Millet ile irtibatları olmayanlar Silivri ile DHKP-C ile İşçi parti
ile, bunlarda yetmez gibi zalim Esat ve onun kanlı çeteleri ile
irtibat kurarlar. Dedim ya, orduyu göreve çağırdılar, olmadı,
hukukun arkasına dolandılar, olmadı, yalan iftira itham yine
olmadı, şuanda terör eylemlerinden, terör örgütlerinden, eli kanlı
zalimlerden, onların istihbarat örgütlerinden medet umar hale
geldiler.”
“MİLLETİMİN SAĞDUYULU OLMASINI RİCA EDİYORUM”
Reyhanlı’da halkın dikkatli olmasını isteyen Erdoğan,
“Reyhanlı’daki acı hadiseyi nasıl kaşıdıklarına lütfen dikkat edin.
Suçluları kollamak, hadiseyi çarpıtmak için ilk andan itibaren
ellerinden geleni yaptılar. Reyhanlı hadisesi üzerinden kışkırtma
oluşturmak, bu yolla Esat ve yandaşlarına imkan tanımak için canla
başla mücadele ediyorlar. Milletimin, CHP’nin bu son derece
tehlikeli oyunu karşısında sağ duyulu olmalarını rica ediyorum.

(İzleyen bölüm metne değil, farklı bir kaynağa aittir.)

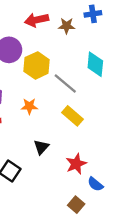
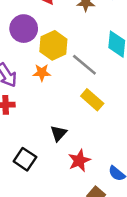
orange star: (29, 106) -> (42, 73), moved
red star: (76, 164) -> (79, 161), moved

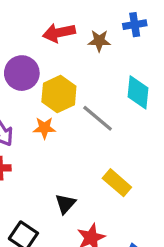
yellow rectangle: (92, 100) -> (117, 183), moved

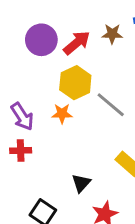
red arrow: (59, 33) -> (77, 43), moved, turned 152
purple circle: (22, 73) -> (41, 40), moved

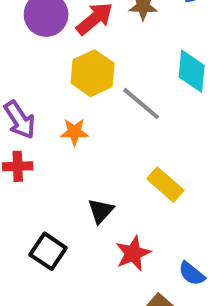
orange star: (62, 114) -> (74, 132), moved

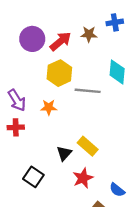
gray line: (141, 104) -> (88, 91), turned -35
yellow rectangle: (165, 185) -> (88, 146), moved

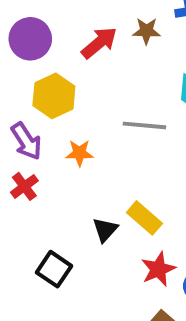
purple circle: (32, 39) -> (30, 39), moved
yellow hexagon: (59, 73) -> (54, 96), moved
red cross: (16, 127) -> (24, 186), turned -35
red star: (83, 178) -> (158, 269), moved

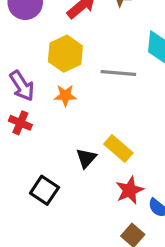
yellow hexagon: (54, 96) -> (65, 54), moved
red cross: (24, 186) -> (20, 123), turned -30

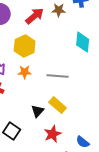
gray line: (118, 73) -> (58, 76), moved
red star: (130, 190) -> (53, 134), moved

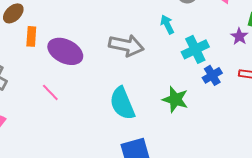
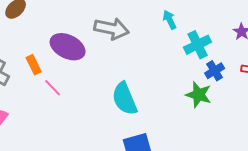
orange rectangle: (31, 36) -> (34, 65), moved, turned -30
gray arrow: (126, 45) -> (112, 29), moved
green star: (175, 99) -> (199, 95), moved

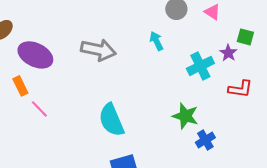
cyan cross: (198, 45) -> (200, 66), moved
purple ellipse: (68, 47) -> (35, 55), moved
blue cross: (215, 71) -> (205, 140), moved

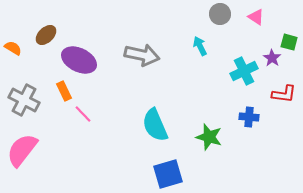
green star: (185, 116) -> (209, 137), moved
blue cross: (205, 140) -> (249, 117), moved, turned 36

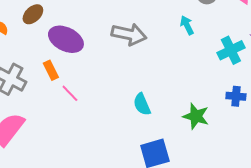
cyan semicircle: (155, 125) -> (142, 104), size x0.7

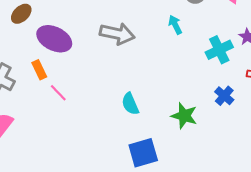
blue cross: (236, 96) -> (224, 96), turned 36

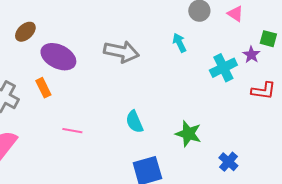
pink line: (58, 93) -> (72, 131), moved, turned -36
blue cross: (224, 96) -> (228, 162), moved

Çaresizlik, acziyet ve zavallılık içindeki CHP Genel Başkanı son
çare olarak kışkırtma dalına tutundu. Bütün bu ayrımcılara karşı,
milletimin uyanık olmasını rica ediyorum. Şundan emin olunuz,
güvenlik güçleri, istihbarat birimleri son derece kararlı, dikkatli
ve koordineli şekilde çalışmalarını sürdürüyorlar. Reyhanlı’da
maalesef saldırı engellenememiştir, bunun soruşturması zaten
yapılıyor. Ancak, güvenlik güçlerimiz ve istihbarat birimlerimizin
sayesinde onlarca eylem gerçekleşmeden etkisiz hale getirildi. Bu
tertibin içinde yer alanlar tek tek tespit edildi, yakalandı ve
yargıya teslim edildi. Sosyal medya üzerinde sürdürülen psikolojik
operasyonlara karşı son derece dikkatliyiz. Buradan 76 milyon
Türkiye Cumhuriyeti vatandaşına sesleniyorum, muhalefetin gerilim
politikalarına asla taviz vermeyin. Özellikle mezhep temelli
kışkırtmalarına asla taviz vermeyin. Biz yola çıkarken etnik
milliyetçilik, bölgesel, dinsel milliyetçilik yapmayacağız dedik.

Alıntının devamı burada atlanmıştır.